Jack Evan Noseworthy Jr. is an American actor from Massachusetts. He is known for his roles in films such as Event Horizon, U-571, Barb Wire, and for starring in MTV's Dead at 21. Noseworthy has also appeared on Broadway in musicals, including Jerome Robbins' Broadway and Sweet Smell of Success, and in 2013 portrayed Robert F. Kennedy in the television film Killing Kennedy.

==Early life==
Noseworthy was born in Lynn, Massachusetts, and grew up there. He began performing at age four in productions at Lynn's Broadway United Methodist Church. He graduated from Lynn English High School in 1982 and later earned a Bachelor of Fine Arts from the Boston Conservatory. He has described his family as union-oriented. His father worked for four decades as an Iron Workers Local 7 member in Boston. Early in his career, Noseworthy joined Actors' Equity and has said that sharing union membership with his father was especially meaningful to them.

== Stage career ==
While still a senior at the Boston Conservatory, Noseworthy began his career in musical theater. In 1988, he joined the national touring production of Cats, and the following year made his Broadway debut as a cast member of Jerome Robbins' Broadway (1989). He was an understudy and during that run, when the principal couldn't perform, he became the first and only male actor to perform as Peter Pan in the anthology's production. He also performed as Mark in A Chorus Line in 1990. In 1993, Noseworthy won the Los Angeles Drama Critics Circle Award for Best Actor for his portrayal of Alan Strang in a Los Angeles production of Equus.

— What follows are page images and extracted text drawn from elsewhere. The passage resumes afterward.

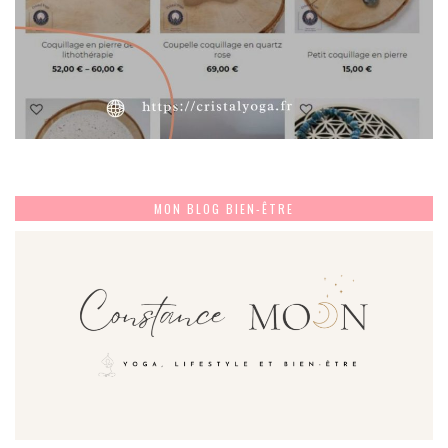
MON BLOG BIEN-ÊTRE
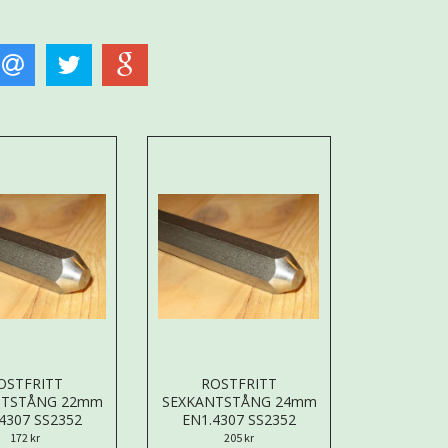
OSTFRITT
ROSTFRITT
NTSTÅNG 22mm
SEXKANTSTÅNG 24mm
4307 SS2352
EN1.4307 SS2352
172 kr
205 kr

He later returned to Broadway as Dallas in the musical Sweet Smell of Success (2002). In December 2005, Noseworthy originated the role of Armand in the musical Lestat during its pre-Broadway run at the Curran Theatre in San Francisco, but departed the production in its first week of previews and was replaced by his understudy, Drew Sarich. The next year, he co-starred with Meryl Streep in the Public Theater's 2006 production of Mother Courage and Her Children. In 2018, Noseworthy joined the Canadian cast of the hit musical Come from Away, playing the role of Kevin T. In 2025, he made his debut as a Broadway producer, serving as a lead producer of Real Women Have Curves: The Musical on Broadway.

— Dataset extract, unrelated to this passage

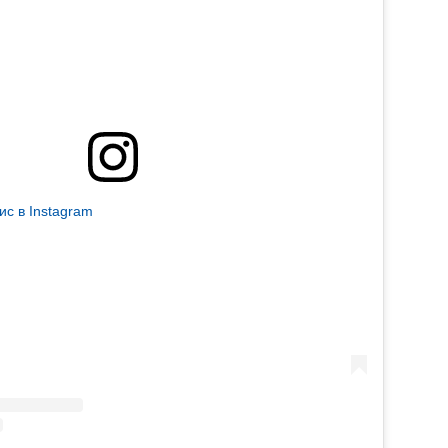
ис в Instagram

==Film and television career==
In the early 1990s, Noseworthy began transitioning to on-screen work, appearing as a skateboarder in Encino Man (1992) and landing a recurring role as Adrian Peterman in the CBS sitcom Teech (1991–1992). His breakthrough came when he starred as Ed Bellamy in MTV's action-adventure series Dead at 21 (1994). Around the same time, his film roles included Alive (1993) as Bobby François and S.F.W. (1994) as Joe Dice. In 1994, he also starred as the male love interest in Bon Jovi’s "Always" music video.

Noseworthy went on to play the antagonistic neighbor Eric in The Brady Bunch Movie (1995) and took supporting roles in several cult films: he was seen in Barb Wire (1996) and as Justin in the sci-fi horror Event Horizon (1997). In 2000, he portrayed Seaman Bill Wentz in the WWII submarine thriller U-571 and had a role in John Waters' Cecil B. Demented.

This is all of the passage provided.